Duration of test (contact time):
60 d
Initial conc.:
17.7 mg/L
Based on:
TOC
Remarks:
The test substance concentration corresponds to 14.9 mg C/L carbon content in the vessel
Parameter followed for biodegradation estimation:
CO2 evolution
Parameter followed for biodegradation estimation:
test mat. analysis
Remarks:
Primary degradation was examined by GC-MS analysis.
Details on study design:
TEST CONDITIONS
- Composition of medium: mineral salts medium acc. to OECD310 (200 mL volume per test vessel)
- Test temperature: 20 ± 1°C, actual 19.0-21 °C
- Suspended solids concentration: 1.03 * 10^9 CFU/L, corresponding to 1.03 * 10^7 CFU/L per test vessel.
- Continuous darkness: low lights conditions
- Other: Appliciation (of test item/reference item/silicone oil) once at start. Silicone oil was used to improve the bioavailability of the test item.

TEST SYSTEM
- Culturing apparatus: Headspace flasks (Volume 250 mL nominal, total volume 300, Headspace ratio 1:2, closed test vessels)
- Number of culture flasks/concentration: Three replicates for test item concentration and each control according to sampling shedule. 5 replicates after 28 days and at test end.
- Method used to create aerobic conditions: The inoculum was maintained in aerobic conditions by aeration with CO2 free air before test start. During the test, agitation on shaker (150-200 rpm).
- Measuring equipment: CO2 evolution was determined by IC analysis with a carbon analyser (according to DIN EN 1484). The total amount of CO2 produced in 28 days was analysed by TIC measurements at 7 sampling times.

SAMPLING
- Sampling frequency: Sampling was carried out at test start (day 0) of all replicates and on 11 further sampling points of the test item replicates and the inoculum control replicates. The functional control replicates were sampled on 3 further sampling points and the toxicity control replicates were sampled on 2 further sampling points.
- Sampling method: Sodium hydroxide solution (0.74 mL of 7 mol/L solution to 80 mL medium) was injected to each vessel sampled. The TIC of the sodium hydroxide solution (blind value) was determined at each sampling time.
- Other: Sampling according to sampling shedule.

CONTROL AND BLANK SYSTEM
- Inoculum control: Mineral salts medium + inoculum and 250 µL silicon oil without test item, 3 replicates (5 replicates after 28 days and at test end).
- Abiotic sterile control:
- Abiotic test item control: Same as the test item replicates, but incl. 50 mg/L HgCl2. 3 replicates (5 replicates after 28 days and at test end).
- Abiotic inoculum control: Mineral salts medium + inoculum and 250 µL silicon oil without test item, but incl. 50 mg/L HgCl2. 3 replicates (5 replicates after 28 days and at test end).
- Toxicity control: Mineral salts medium + inoculum and test item (incl. silicon oil) and reference item in test concentration. 3 replicates (5 replicates after 28 days)
- Functional Control: Mineral salts medium + inoculum and reference item incl silicone oil (250µL / 200 mL)

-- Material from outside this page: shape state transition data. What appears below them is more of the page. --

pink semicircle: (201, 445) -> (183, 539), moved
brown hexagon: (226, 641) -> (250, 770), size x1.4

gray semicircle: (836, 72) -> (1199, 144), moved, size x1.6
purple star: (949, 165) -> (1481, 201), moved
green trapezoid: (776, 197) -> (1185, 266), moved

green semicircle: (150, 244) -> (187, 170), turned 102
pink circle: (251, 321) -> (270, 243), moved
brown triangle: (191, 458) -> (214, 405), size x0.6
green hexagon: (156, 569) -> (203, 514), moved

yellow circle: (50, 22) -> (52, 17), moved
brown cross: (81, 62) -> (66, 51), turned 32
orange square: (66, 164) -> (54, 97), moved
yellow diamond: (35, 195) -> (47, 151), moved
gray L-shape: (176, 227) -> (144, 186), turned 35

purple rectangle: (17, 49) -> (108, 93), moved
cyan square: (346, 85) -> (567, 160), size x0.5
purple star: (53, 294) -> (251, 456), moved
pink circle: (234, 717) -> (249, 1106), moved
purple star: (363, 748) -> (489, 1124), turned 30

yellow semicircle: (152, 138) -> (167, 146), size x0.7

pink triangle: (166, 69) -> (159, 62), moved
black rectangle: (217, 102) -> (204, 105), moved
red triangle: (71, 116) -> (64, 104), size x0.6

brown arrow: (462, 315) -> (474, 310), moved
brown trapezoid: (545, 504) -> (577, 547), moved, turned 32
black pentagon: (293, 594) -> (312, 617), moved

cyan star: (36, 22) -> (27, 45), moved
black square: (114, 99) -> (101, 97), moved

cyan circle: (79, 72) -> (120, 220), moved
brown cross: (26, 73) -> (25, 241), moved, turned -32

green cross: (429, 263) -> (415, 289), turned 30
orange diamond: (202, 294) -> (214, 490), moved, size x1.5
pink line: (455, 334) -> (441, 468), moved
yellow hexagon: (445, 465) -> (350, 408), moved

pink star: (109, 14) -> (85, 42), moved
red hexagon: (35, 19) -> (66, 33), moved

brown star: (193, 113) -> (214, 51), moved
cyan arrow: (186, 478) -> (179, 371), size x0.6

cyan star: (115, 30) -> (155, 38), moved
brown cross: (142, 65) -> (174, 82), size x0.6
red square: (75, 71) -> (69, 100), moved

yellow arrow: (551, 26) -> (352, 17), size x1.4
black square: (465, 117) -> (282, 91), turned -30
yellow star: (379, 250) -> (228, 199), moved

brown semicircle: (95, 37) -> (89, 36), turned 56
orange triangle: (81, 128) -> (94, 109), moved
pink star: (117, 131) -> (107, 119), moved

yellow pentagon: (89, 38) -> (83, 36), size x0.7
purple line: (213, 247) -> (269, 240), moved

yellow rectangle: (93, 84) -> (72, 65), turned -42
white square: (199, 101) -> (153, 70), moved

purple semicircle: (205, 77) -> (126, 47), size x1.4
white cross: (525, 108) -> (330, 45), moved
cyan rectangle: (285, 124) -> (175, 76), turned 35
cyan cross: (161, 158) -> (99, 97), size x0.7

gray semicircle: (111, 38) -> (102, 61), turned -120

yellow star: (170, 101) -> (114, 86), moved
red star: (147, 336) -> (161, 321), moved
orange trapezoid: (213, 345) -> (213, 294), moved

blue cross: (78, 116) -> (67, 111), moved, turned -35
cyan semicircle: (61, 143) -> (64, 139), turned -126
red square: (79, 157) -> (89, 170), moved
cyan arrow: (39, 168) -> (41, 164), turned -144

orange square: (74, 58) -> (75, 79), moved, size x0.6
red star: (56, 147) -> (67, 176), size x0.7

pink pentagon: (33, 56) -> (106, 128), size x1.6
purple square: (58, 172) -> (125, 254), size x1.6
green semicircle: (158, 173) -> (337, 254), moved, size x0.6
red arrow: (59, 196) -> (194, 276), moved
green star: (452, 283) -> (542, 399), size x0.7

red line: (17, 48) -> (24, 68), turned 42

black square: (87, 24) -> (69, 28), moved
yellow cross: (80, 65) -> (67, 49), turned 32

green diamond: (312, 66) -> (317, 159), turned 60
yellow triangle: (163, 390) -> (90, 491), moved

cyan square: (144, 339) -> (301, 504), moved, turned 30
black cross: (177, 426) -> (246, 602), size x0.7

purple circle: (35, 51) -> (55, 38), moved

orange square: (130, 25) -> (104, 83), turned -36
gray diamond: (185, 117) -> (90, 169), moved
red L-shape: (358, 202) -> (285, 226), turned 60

STATISTICAL METHODS: The confidence intervall was calculated using the software SigmaPlot.
Reference substance:
benzoic acid, sodium salt
Remarks:
30 mg/L corresponding to 17.5 mg C/L carbon content in the vessel
Preliminary study:
In a non-GLP preliminary study the optimal procedure for the test item has been examined. The test design was practically identical to the GLP-Study (Test vessels: 250 mL headspace vials (250 ml nominal volume with 200 mL test solution), sludge concentration of approx. 30 mg dry weight/L (according to guideline) and silicone oil. In the preliminary study with three sampling times (days 0,14, abd 26), a biodegradation rate (mean of two replicates) of 49% after 14 days and 73% after 26 days has been observed.
Key result
Parameter:
% degradation (CO2 evolution)
Value:
59
Sampling time:
60 d
Remarks on result:
other:
Remarks:
95% confidence intervall 53 - 63 %
Parameter:
% degradation (test mat. analysis)
Value:
65
Sampling time:
60 d
Remarks on result:
other:
Remarks:
The level of primary biodegradation is about 65% for Group 1 at test end.
Parameter:
% degradation (test mat. analysis)
Value:
106
Sampling time:
60 d
Remarks on result:
other:
Remarks:
The level of primary biodegradation is about 106% for Group 2 at test end.
Details on results:
The test item was tested at a concentration of 17.7 mg/L, corresponding to a carbon content of 14.9 mg C/L. The mean amount of TIC present in the inoculum controls on day 28 is 5.93 mg C/L and 7.15 mg C/L at test end. Colony forming units (CFU) of the inoculum at test start was 1.03 * 10^9 CFU/L, corresponding to 1.03 * 10^7 CFU/L in the test vessel.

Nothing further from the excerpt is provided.